March 16, 2011

Udall, Pascrell Introduce Legislation Requiring Stronger Standards for Youth Football Helmets

Bill Would Help Protect Young Athletes from Sports-Related Traumatic Brain Injuries

WASHINGTON - U.S. Senator Tom Udall (D-NM) and U.S. Representative Bill Pascrell (D-NJ-8) today marked Brain Injury Awareness Day by introducing bipartisan legislation aimed at protecting youth athletes from the dangers of sports-related traumatic brain injuries.

The Children's Sports Athletic Equipment Safety Act would ensure that new and reconditioned football helmets for high school and younger players meet safety standards that address concussion risk and the needs of youth athletes. The bill also increases potential penalties for using false injury prevention claims to sell helmets and other sports equipment.

Original cosponsors of the bill also include Senator Frank Lautenberg (D-NJ), as well as Representatives Todd Russell Platts (R-PA-19) and Anthony Weiner (D-NY-9). Platts, along with Pascrell, is co-chair of the Congressional Brain Injury Task Force.

"Today, football faces a crisis - a brain injury epidemic that affects our country's 4.5 million youth and high school football players," said Udall, a member of the Senate Commerce Committee, which oversees consumer product safety and sports issues. "While there will always be some risk of injury, we must make sure that athletes, coaches, and parents know about the dangers and signs of concussion. We must also make sure that they are usingsafe equipment. And we must take any false advertising out of the game. This bill is an important step in that direction."

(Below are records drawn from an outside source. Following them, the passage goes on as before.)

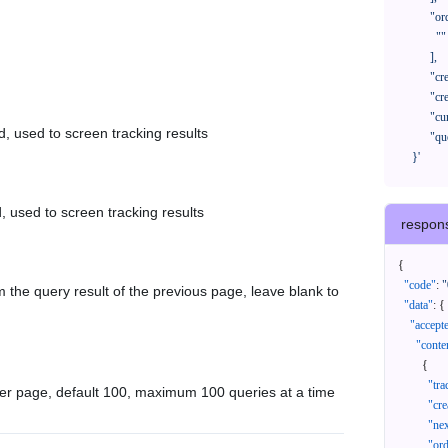
            "orderNos": [

              ""

            ],

            "createTimeStart": "2021-08-01 00:00:00",

            "createTimeEnd": "2021-09-28 00:00:00",

            "cursor": "",

d, used to screen tracking results
            "queryPageSize": 100

      }'
, used to screen tracking results
respon
{
"code"
:
"
 the query result of the previous page, leave blank to
"data"
:
{
"accept
"conte
{
"tr
er page, default 100, maximum 100 queries at a time
"cr
"ne
"or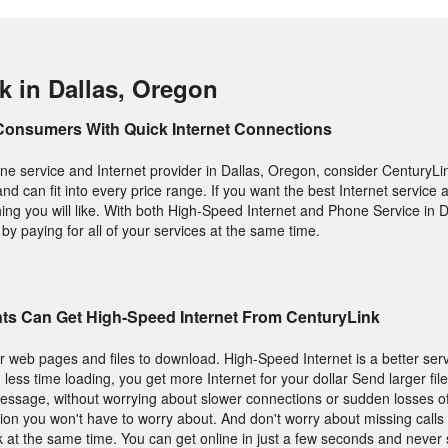
k in Dallas, Oregon
Consumers With Quick Internet Connections
e service and Internet provider in Dallas, Oregon, consider CenturyLink
 and can fit into every price range. If you want the best Internet service
hing you will like. With both High-Speed Internet and Phone Service in 
y paying for all of your services at the same time.
nts Can Get High-Speed Internet From CenturyLink
or web pages and files to download. High-Speed Internet is a better se
ess time loading, you get more Internet for your dollar Send larger fil
essage, without worrying about slower connections or sudden losses of
ion you won't have to worry about. And don't worry about missing call
lk at the same time. You can get online in just a few seconds and never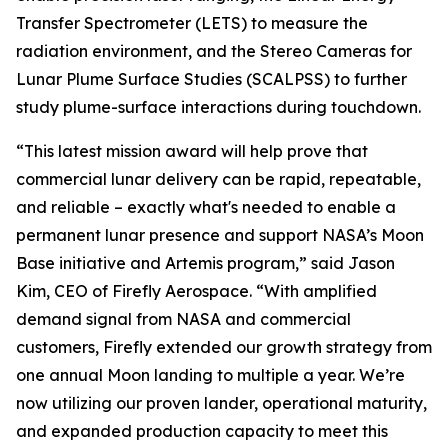
Transfer Spectrometer (LETS) to measure the
radiation environment, and the Stereo Cameras for
Lunar Plume Surface Studies (SCALPSS) to further
study plume-surface interactions during touchdown.
“This latest mission award will help prove that
commercial lunar delivery can be rapid, repeatable,
and reliable – exactly what's needed to enable a
permanent lunar presence and support NASA’s Moon
Base initiative and Artemis program,” said Jason
Kim, CEO of Firefly Aerospace. “With amplified
demand signal from NASA and commercial
customers, Firefly extended our growth strategy from
one annual Moon landing to multiple a year. We’re
now utilizing our proven lander, operational maturity,
and expanded production capacity to meet this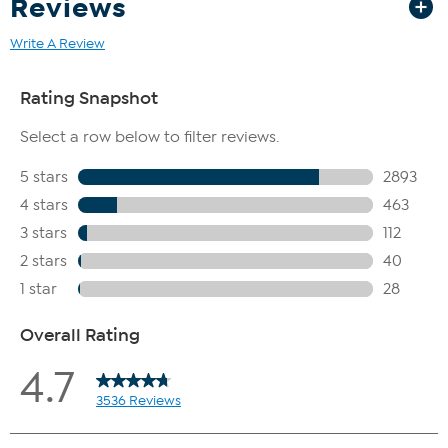
Reviews
Write A Review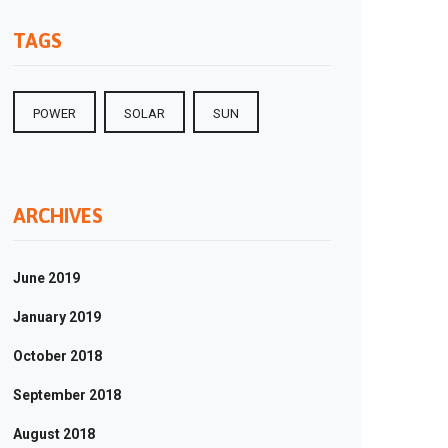
TAGS
POWER
SOLAR
SUN
ARCHIVES
June 2019
January 2019
18
October 2018
t
ent
September 2018
August 2018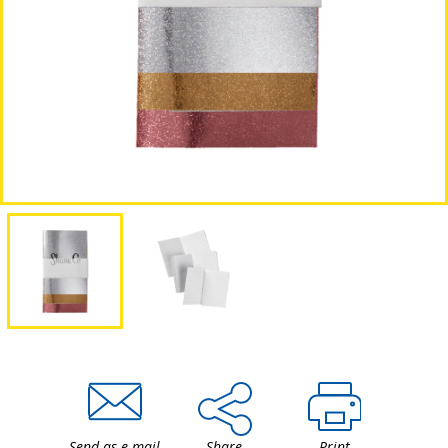
Send as e-mail
Share
Print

"We want our children to be active and athletic, but in the safest possible circumstances right down to the helmets they put on their heads," said Pascrell, co-founder and co-chair of the Congressional Brain Injury Task Force. "This bill is the logical next step in Congress' effort to protect our young athletes from brain injuries. In September, the House passed the ConTACT Act, which is legislation focused on what we should do after a young athlete sustains a concussion. Now, we are advancing a bill that makes sure we all do the right thing to help prevent our children from sustaining brain injuries in the first place."

Although football helmet safety technology has improved since the days of leather helmets, today's helmet safety standards may not be informed by current understanding of concussion risks. For example, the current industry standard primarily protects against serious injury from a severe, direct blow. However, it does not specifically address the risk of a concussion caused by less severe impacts or by rotational acceleration resulting from hits that spin the head and brain. The standard for reconditioning used football helmets also does not specify how often old helmets must be recertified.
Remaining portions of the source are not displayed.